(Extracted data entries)

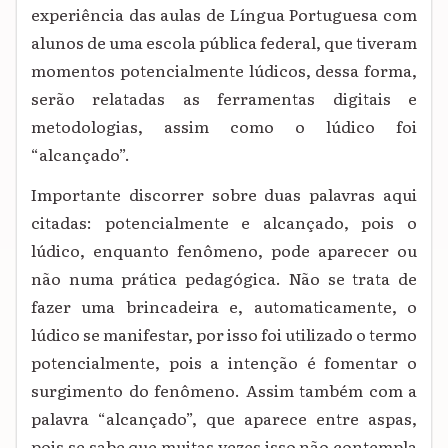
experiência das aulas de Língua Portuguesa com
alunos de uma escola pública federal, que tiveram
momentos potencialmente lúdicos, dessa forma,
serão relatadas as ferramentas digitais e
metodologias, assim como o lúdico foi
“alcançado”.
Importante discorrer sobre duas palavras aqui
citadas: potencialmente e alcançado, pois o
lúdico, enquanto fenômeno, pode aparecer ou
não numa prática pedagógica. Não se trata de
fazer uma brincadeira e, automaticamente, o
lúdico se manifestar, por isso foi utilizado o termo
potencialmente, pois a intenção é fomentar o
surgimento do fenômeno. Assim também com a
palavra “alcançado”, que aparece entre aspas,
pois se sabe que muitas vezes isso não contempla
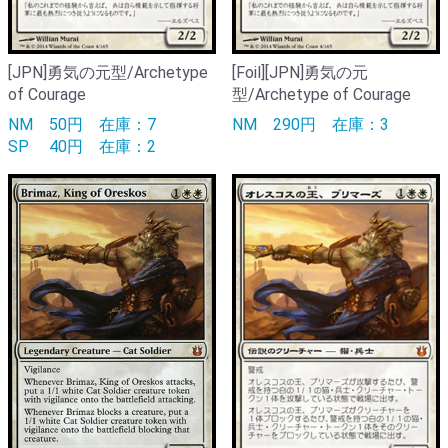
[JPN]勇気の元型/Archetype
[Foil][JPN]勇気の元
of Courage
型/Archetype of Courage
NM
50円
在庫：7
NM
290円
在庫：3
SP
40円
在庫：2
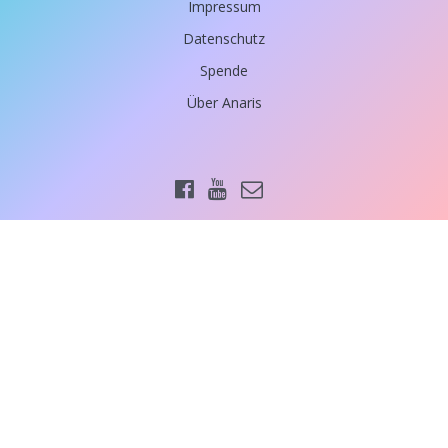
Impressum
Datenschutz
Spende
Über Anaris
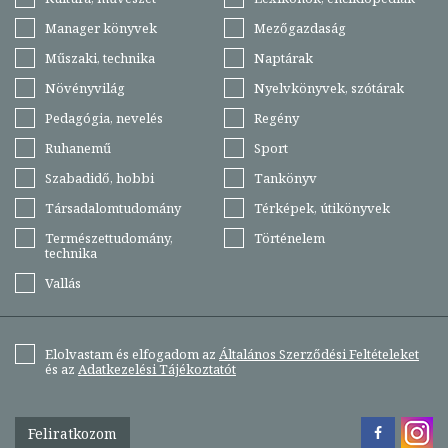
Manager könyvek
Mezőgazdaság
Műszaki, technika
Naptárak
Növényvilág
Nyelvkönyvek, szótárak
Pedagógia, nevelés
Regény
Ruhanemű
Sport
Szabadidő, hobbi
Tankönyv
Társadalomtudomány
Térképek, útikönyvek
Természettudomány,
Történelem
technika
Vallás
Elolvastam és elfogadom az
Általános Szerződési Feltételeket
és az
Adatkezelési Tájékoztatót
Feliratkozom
---
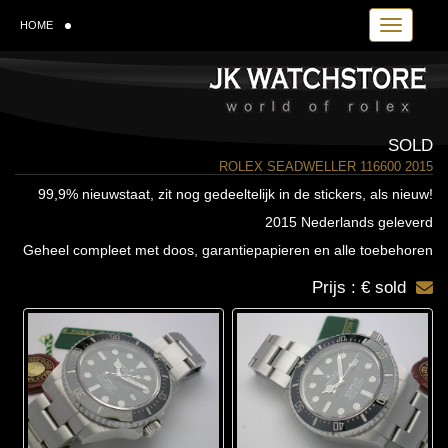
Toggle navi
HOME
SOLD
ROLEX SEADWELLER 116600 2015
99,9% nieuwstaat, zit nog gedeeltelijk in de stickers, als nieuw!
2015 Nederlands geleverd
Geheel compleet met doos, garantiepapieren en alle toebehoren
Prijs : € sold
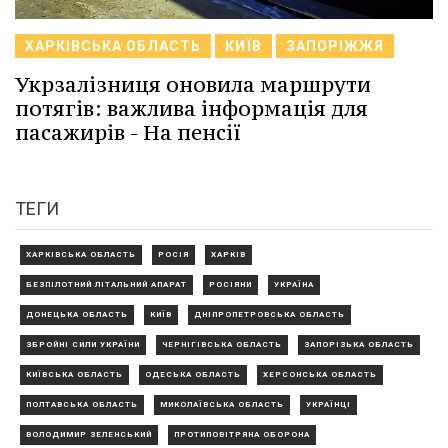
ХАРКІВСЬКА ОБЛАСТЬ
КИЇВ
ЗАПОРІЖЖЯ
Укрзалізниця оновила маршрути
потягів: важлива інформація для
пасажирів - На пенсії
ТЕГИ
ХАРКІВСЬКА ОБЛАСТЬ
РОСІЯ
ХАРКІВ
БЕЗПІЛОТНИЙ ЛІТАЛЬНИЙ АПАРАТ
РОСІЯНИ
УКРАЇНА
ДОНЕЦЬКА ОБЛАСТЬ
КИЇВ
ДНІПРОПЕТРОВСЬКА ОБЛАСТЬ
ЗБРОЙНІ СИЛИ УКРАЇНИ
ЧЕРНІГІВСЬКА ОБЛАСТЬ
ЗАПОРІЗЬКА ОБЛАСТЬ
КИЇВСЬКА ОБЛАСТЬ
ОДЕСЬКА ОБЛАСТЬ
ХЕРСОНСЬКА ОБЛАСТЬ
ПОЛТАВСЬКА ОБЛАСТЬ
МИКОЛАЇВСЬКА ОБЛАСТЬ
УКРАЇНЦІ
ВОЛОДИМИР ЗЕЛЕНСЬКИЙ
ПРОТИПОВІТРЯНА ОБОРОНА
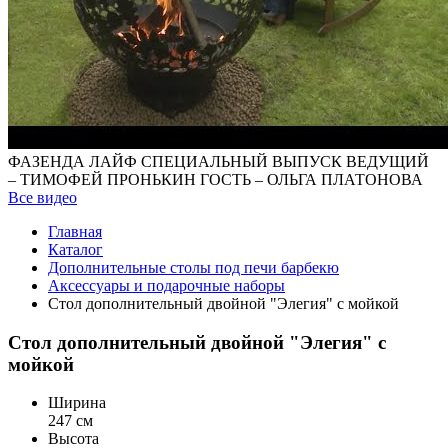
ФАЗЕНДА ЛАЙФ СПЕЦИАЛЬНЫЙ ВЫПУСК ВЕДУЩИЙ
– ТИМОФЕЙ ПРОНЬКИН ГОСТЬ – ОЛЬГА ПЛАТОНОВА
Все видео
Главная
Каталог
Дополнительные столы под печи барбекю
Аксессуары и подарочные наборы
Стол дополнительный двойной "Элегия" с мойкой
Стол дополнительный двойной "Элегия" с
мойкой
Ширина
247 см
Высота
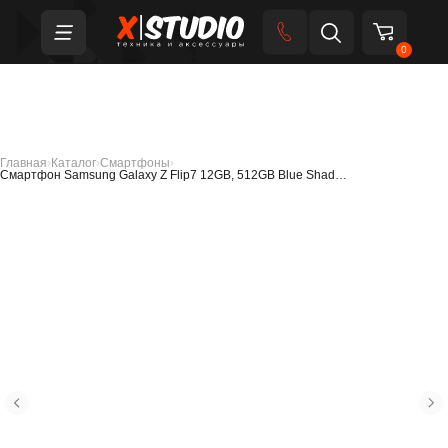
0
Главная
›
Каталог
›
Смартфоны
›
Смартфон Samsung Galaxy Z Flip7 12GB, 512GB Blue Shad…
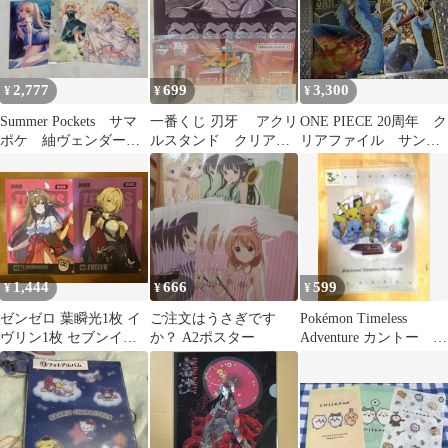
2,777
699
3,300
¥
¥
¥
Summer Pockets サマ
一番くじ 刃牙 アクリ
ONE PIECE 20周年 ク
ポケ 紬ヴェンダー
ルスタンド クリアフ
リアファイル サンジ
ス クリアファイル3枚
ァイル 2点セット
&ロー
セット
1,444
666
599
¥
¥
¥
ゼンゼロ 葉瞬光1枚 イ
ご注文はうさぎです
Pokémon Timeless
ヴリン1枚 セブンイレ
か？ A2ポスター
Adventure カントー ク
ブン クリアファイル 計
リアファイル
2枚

*Activity:*
Using the records above, report each line with the string "isso".

*Exercise result:*
lúdico se manifestar, por isso foi utilizado o termo
pois se sabe que muitas vezes isso não contempla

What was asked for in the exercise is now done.